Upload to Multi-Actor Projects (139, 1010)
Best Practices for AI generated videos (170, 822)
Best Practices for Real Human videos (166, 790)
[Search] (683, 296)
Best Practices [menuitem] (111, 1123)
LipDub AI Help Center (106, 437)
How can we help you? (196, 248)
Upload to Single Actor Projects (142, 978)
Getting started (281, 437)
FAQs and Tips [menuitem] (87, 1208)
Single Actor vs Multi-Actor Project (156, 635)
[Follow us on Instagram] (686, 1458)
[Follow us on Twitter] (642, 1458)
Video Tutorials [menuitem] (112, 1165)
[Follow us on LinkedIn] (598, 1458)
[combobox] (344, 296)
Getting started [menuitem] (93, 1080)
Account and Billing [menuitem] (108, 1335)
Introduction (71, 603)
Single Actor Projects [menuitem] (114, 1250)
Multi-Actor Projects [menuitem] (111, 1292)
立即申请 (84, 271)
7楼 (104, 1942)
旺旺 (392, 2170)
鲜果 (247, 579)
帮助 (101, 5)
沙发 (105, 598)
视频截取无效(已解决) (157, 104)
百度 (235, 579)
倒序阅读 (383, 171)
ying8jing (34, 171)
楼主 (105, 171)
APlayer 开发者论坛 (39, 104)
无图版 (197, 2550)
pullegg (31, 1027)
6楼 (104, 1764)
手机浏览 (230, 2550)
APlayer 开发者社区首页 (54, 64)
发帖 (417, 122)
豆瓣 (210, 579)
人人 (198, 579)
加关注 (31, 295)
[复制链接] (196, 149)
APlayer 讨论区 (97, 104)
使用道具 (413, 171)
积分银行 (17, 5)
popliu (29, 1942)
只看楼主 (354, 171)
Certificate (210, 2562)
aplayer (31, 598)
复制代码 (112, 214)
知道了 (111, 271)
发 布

--

Your answer should be each line from the preceding material in which the word "Actor" occurs.

Upload to Multi-Actor Projects (139, 1010)
Upload to Single Actor Projects (142, 978)
Single Actor vs Multi-Actor Project (156, 635)
Single Actor Projects [menuitem] (114, 1250)
Multi-Actor Projects [menuitem] (111, 1292)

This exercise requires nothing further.